American blogger, author and filmmaker (born 1980)

Bryan Young (born July 17, 1980) is an American blogger, author and filmmaker.

==Biography==
At age 18, Young received local press coverage when he became the first person in the city of Provo, Utah, to get in line for the opening of Star Wars: Episode I – The Phantom Menace. Three years later, he repeated the stunt, camping out at the cinema three weeks before the opening of Star Wars: Episode II – Attack of the Clones.

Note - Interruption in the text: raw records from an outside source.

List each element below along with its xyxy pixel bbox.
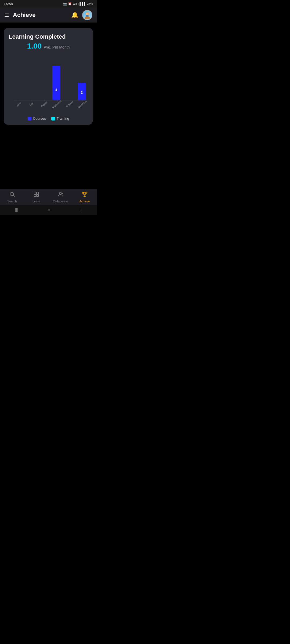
learn-icon [33, 191, 39, 199]
chart-svg: 4 2 June July August September October N… [9, 55, 88, 114]
nav-item-search[interactable]: Search [0, 189, 24, 205]
training-color-dot [51, 117, 55, 120]
avg-number: 1.00 [27, 42, 42, 50]
svg-text:4: 4 [55, 88, 57, 92]
svg-point-2 [86, 12, 89, 15]
collaborate-nav-label: Collaborate [53, 200, 68, 203]
svg-text:August: August [40, 101, 48, 108]
achieve-nav-label: Achieve [79, 200, 90, 203]
svg-rect-22 [37, 192, 38, 195]
status-time: 16:58 [4, 2, 13, 6]
app-bar-left: ☰ Achieve [4, 12, 35, 19]
avg-line: 1.00 Avg. Per Month [9, 42, 88, 50]
svg-text:June: June [16, 102, 21, 107]
svg-text:July: July [29, 102, 34, 107]
svg-rect-24 [37, 195, 38, 197]
svg-text:September: September [52, 100, 62, 109]
svg-point-1 [85, 16, 90, 19]
camera-icon: 📷 [63, 2, 67, 6]
avg-label: Avg. Per Month [44, 45, 70, 49]
bottom-nav: Search Learn Collaborate [0, 189, 97, 205]
chart-legend: Courses Training [9, 116, 88, 120]
search-icon [9, 191, 15, 199]
android-nav-bar: ||| ○ ‹ [0, 205, 97, 215]
android-home-btn[interactable]: ○ [48, 208, 50, 212]
courses-label: Courses [33, 116, 46, 120]
android-recent-btn[interactable]: ||| [15, 208, 18, 212]
legend-training: Training [51, 116, 69, 120]
app-bar-right: 🔔 [71, 10, 92, 20]
app-title: Achieve [13, 12, 35, 19]
search-nav-label: Search [8, 200, 17, 203]
nav-item-learn[interactable]: Learn [24, 189, 48, 205]
main-content: Learning Completed 1.00 Avg. Per Month 4 [0, 23, 97, 189]
status-icons: 📷 ⏰ WiFi ▌▌▌ 28% [63, 2, 93, 6]
achieve-icon [82, 191, 88, 199]
battery-text: 28% [87, 2, 93, 5]
bar-september [52, 66, 60, 100]
alarm-icon: ⏰ [68, 2, 72, 6]
bar-chart: 4 2 June July August September October N… [9, 55, 88, 114]
collaborate-icon [57, 191, 63, 199]
avatar[interactable] [82, 10, 92, 20]
app-bar: ☰ Achieve 🔔 [0, 8, 97, 23]
card-title: Learning Completed [9, 33, 88, 40]
legend-courses: Courses [28, 116, 46, 120]
hamburger-menu-icon[interactable]: ☰ [4, 12, 9, 18]
svg-point-25 [59, 192, 61, 194]
svg-rect-23 [34, 195, 36, 197]
nav-item-achieve[interactable]: Achieve [73, 189, 97, 205]
wifi-icon: WiFi [73, 2, 79, 5]
svg-line-20 [13, 195, 15, 197]
svg-point-19 [10, 192, 14, 196]
courses-color-dot [28, 117, 31, 120]
svg-text:November: November [77, 100, 87, 109]
training-label: Training [57, 116, 69, 120]
learn-nav-label: Learn [32, 200, 40, 203]
nav-item-collaborate[interactable]: Collaborate [48, 189, 73, 205]
svg-text:2: 2 [81, 90, 83, 94]
learning-completed-card: Learning Completed 1.00 Avg. Per Month 4 [4, 28, 93, 125]
bell-icon[interactable]: 🔔 [71, 12, 78, 19]
android-back-btn[interactable]: ‹ [80, 208, 82, 212]
svg-rect-21 [34, 192, 36, 195]
svg-text:October: October [66, 101, 74, 108]
status-bar: 16:58 📷 ⏰ WiFi ▌▌▌ 28% [0, 0, 97, 8]
signal-icon: ▌▌▌ [80, 2, 86, 5]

Young was inducted as an honorary member of the 501st Legion.

==Film==
Young co-directed two feature films, Missy and The Fleapit Three, and a feature-length documentary, The Misbehavers. He collaborated with director and friend Steven Greenstreet on a pair of documentaries, serving as assistant director for This Divided State and producing Killer at Large.

His short film 3 1/2 Stars won Best Writing at the Helper Film Festival.

==Writing==
In collaboration with Elias Pate and Derek Hunter, Young contributed to the comic book series Pirate Club, released quarterly by Slave Labor Graphics. He's contributed essays to Marvel's Star Wars: Age of Republic comics.

His self-published novel Lost at the Con, as well as Operation Montauk, The Serpent's Head, and The Aeronaut from Silence in the Library publishing received positive reviews. A short story was also included in the anthology A Hero by Any Other Name.

He has freelanced for Star Wars Insider, the official Star Wars blog, HuffPost, Salt Lake City Weekly, and "geek news and reviews" blog Big Shiny Robot!, which he co-founded.

It was announced at New York Comic Con that he would be co-writing the Robotech role-playing game. This project drew attention when it was announced that the game would use gender neutral language.

His novel in the BattleTech universe, Honor's Gauntlet, won the Diamond Quill award in 2021.